I tried it with a huge list of german words, but please tell me if you find a bug.
This module is intended for ANSI code that is e.g. different from windows coding.
Misspelled words will create a lot of extra mistakes by the program. In doubt it's better to write with new Rechtschreibung.
to_latin1 method is not very quick (but quick enough to work interactively with text files of about 100 KB). It's programmed to handle as many exceptions as possible.
I avoided localizations for character handling (thus it should work on every computer), but the price is that in some rare cases of words with multiple umlauts (like "Häkeltülle") some buggy conversions can occur. Please tell me if you find such words.
to_latin1 method also has some knowledge to work with some basic English. (So that some words don't confuse everything and you can also use some code snippets in your text). However, it is very recommended to use American English instead of British English. Espeically many plural forms (ending on "oes") are hard to handle, and often I decided not to implement an extra rule as it is a
Lingua::DE::* module and not an English one.
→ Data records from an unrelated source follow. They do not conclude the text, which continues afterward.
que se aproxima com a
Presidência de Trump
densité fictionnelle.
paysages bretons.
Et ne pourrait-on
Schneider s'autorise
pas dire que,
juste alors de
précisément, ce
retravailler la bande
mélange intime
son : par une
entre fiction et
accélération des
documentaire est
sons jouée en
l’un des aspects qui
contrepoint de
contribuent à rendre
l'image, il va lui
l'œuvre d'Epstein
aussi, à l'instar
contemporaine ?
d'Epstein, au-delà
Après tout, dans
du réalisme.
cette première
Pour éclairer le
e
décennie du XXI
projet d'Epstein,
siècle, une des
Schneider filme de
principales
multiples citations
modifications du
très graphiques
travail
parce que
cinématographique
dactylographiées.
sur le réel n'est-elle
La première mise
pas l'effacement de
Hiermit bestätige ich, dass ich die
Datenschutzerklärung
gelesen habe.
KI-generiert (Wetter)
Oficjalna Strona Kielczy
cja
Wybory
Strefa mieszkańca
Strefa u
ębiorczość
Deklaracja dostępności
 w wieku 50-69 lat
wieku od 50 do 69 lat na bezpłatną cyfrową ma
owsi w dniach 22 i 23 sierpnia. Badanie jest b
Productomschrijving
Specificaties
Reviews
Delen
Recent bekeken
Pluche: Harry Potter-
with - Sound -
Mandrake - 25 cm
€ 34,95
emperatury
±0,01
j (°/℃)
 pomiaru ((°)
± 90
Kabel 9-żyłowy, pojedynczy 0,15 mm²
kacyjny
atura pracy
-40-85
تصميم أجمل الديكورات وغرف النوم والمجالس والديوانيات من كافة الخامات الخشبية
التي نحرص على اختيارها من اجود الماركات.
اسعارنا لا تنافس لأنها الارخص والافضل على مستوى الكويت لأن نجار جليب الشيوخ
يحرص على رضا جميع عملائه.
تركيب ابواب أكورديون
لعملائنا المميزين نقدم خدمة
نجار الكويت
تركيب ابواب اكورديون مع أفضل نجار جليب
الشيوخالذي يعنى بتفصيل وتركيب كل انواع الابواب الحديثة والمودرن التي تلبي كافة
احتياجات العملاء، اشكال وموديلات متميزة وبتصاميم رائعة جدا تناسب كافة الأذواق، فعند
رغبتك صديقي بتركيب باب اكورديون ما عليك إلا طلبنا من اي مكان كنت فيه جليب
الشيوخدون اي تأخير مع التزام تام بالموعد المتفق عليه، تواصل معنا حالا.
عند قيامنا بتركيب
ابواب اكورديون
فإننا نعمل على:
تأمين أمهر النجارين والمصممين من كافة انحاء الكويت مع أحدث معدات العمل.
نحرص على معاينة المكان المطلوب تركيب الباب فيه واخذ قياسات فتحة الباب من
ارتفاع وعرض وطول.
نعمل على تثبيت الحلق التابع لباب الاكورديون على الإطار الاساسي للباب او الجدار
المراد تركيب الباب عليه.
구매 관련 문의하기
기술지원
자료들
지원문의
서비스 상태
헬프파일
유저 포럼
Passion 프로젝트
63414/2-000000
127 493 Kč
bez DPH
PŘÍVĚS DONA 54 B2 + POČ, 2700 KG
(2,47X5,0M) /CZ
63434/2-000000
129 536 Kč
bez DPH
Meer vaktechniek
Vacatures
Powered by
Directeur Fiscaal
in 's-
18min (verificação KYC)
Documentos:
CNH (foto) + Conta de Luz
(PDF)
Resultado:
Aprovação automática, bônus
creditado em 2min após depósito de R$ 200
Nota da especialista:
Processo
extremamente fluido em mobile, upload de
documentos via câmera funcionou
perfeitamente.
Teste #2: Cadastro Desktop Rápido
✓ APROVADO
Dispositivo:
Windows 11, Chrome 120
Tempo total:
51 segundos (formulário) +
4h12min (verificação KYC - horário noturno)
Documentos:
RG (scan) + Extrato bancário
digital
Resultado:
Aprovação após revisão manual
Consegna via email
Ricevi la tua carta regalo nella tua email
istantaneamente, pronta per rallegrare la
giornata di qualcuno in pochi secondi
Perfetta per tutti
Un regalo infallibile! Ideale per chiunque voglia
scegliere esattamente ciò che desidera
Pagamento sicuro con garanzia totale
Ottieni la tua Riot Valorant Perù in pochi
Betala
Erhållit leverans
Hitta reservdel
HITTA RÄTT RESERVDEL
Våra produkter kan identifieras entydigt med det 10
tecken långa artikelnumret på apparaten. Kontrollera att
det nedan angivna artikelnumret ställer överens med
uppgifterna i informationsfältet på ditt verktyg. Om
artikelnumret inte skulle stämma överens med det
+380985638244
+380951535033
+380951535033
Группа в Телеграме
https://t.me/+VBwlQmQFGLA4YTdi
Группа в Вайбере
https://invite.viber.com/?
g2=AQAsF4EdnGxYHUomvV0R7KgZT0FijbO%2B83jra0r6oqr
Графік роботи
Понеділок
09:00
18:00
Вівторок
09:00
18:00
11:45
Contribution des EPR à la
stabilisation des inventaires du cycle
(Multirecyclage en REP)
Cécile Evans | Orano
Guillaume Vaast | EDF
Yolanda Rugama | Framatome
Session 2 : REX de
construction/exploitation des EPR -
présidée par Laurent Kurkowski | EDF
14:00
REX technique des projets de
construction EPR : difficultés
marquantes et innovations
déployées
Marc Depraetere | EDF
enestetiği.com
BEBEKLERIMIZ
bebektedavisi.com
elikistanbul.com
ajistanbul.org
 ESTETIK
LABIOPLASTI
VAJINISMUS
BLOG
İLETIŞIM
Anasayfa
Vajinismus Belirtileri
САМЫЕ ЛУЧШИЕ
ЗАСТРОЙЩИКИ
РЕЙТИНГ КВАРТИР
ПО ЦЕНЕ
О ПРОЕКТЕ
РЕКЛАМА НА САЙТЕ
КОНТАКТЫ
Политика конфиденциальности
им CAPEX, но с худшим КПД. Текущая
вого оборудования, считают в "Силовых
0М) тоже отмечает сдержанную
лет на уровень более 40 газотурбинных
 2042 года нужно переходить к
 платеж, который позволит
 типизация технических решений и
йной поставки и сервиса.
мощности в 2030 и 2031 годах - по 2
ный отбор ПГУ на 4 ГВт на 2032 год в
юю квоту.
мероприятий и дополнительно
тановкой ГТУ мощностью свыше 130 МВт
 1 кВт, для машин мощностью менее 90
The test scripts (called by e.g.
make test) need a long time. The reason is that I test it with a huge german word list. Normally you can skip this test if there is no failing in the first few seconds. However, the tests also have a progress bar (either a Term::ProgressBar if installed or just a simple text output), so that you can see the advances :-)
There are two major reasons why I added so many words to test even to the CPAN release. On the one hand, I wanted to give you a chance to detect strange behaviour under uncommon circumstances. (I haven't test it under a non-german locale based operation system e.g. and I have also included that words are tests under a random environment to find out unexpected errors) On the other hand, I also wanted you to give a chance to detect yourself whether a
to_latin1 result is a bug or a feature. (Just search through the content of the test files to determine whether a strange looking word is tested for and thus wanted).
There is also a test with common 1000 English words (having an ae,oe,ue or ss inside), as German is nowadays often mixed with a lot of them, and this module should not be confused with them.